Laravel Just Gave AI Tools a Map of Your Application
Laravel Boost is a new tool that gives AI coding assistants proper context about your specific project. What it is, why it matters, and what it means if you're paying for someone to build or maintain your app.
One of the less-discussed problems with AI coding tools is that they're often working blind.
They're clever, they know a lot about programming in general, but they don't know anything about your application specifically. Your database structure, your routes, your configuration, the errors that have been piling up in your logs. Every time an AI tool touches your codebase, it's essentially walking into a building it's never been in before and trying to do electrical work without a floor plan.
Laravel just shipped something that fixes this. It's called Boost, and it's worth understanding what it does.
What Boost actually is
Boost is an MCP server — Model Context Protocol, an open standard that lets AI tools connect to external data sources. In plain terms: it's a bridge between your Laravel application and the AI tools working on it.
Once it's installed, AI assistants like Claude Code or Cursor can inspect your application properly before touching anything. They can see the structure of your database. They can list your routes. They can read your application logs. They can query your configuration. They can even run safe read-only queries against your database to understand what data looks like in practice.

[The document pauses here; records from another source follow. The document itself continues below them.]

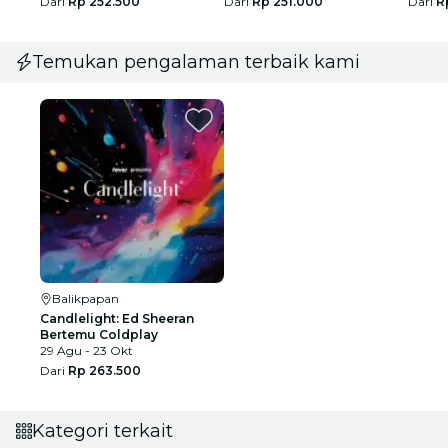
Dari
Rp 252.500
Dari
Rp 251.000
Dari
R
Temukan pengalaman terbaik kami
Balikpapan
Candlelight: Ed Sheeran
Bertemu Coldplay
29 Agu - 23 Okt
Dari
Rp 263.500
Kategori terkait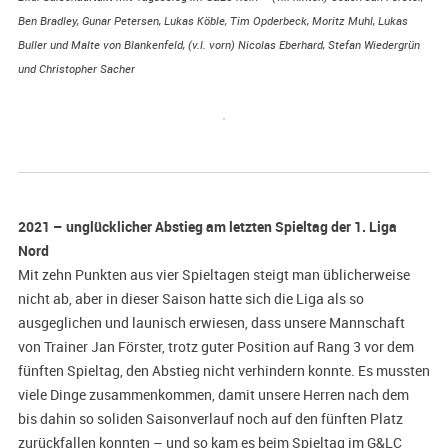
Ben Bradley, Gunar Petersen, Lukas Köble, Tim Opderbeck, Moritz Muhl, Lukas
Buller und Malte von Blankenfeld, (v.l. vorn) Nicolas Eberhard, Stefan Wiedergrün
und Christopher Sacher
2021 – unglücklicher Abstieg am letzten Spieltag der 1. Liga
Nord
Mit zehn Punkten aus vier Spieltagen steigt man üblicherweise
nicht ab, aber in dieser Saison hatte sich die Liga als so
ausgeglichen und launisch erwiesen, dass unsere Mannschaft
von Trainer Jan Förster, trotz guter Position auf Rang 3 vor dem
fünften Spieltag, den Abstieg nicht verhindern konnte. Es mussten
viele Dinge zusammenkommen, damit unsere Herren nach dem
bis dahin so soliden Saisonverlauf noch auf den fünften Platz
zurückfallen konnten – und so kam es beim Spieltag im G&LC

Instead of guessing, the AI knows. That's a bigger deal than it sounds.
Why this matters for your project
The most common failure mode I see with AI-assisted development is the AI making changes that are technically correct in isolation but wrong in context. It adds a field to a database table without realising there are three other places in the app that depend on that table. It creates a new route that conflicts with an existing one. It fixes a bug in a way that introduces a subtler bug elsewhere.
These aren't disasters — a decent developer catches them in review — but they slow things down. More back-and-forth, more iteration, more time on your invoice.
When the AI has proper context about the application before it starts, these errors drop significantly. It's not working from assumptions anymore. It can see the floor plan.
The practical upshot
Here's a concrete example of what this changes. A client messages me: "Sarah's getting an error when she tries to check out — can you look into it?" Previously that's a back-and-forth. What's the error? Which browser? Can you reproduce it? Let me pull the logs, let me look at her account, let me trace what's happening.
With Boost, I can drop that message to Claude, and it can actually look. It reads the error logs, queries Sarah's account in the database, inspects the relevant routes and code. It comes back with a diagnosis — sometimes a fix — in minutes rather than the half-hour of detective work it used to take.
That's not a contrived example. That's a real shift in how support and maintenance works.
For ongoing maintenance projects more broadly, this is where Boost earns its keep. Maintenance is where context matters most — the application has history, edge cases, quirks that developed over years of real use. Previously, an AI tool coming into that codebase cold would make mistakes a developer who'd been on the project for months wouldn't.
Boost narrows that gap. Not all the way — there's still institutional knowledge about the business that lives outside the codebase — but enough to make a real difference to the speed and reliability of the work.
It's the kind of tool that doesn't get announced with fanfare. It just makes the work better.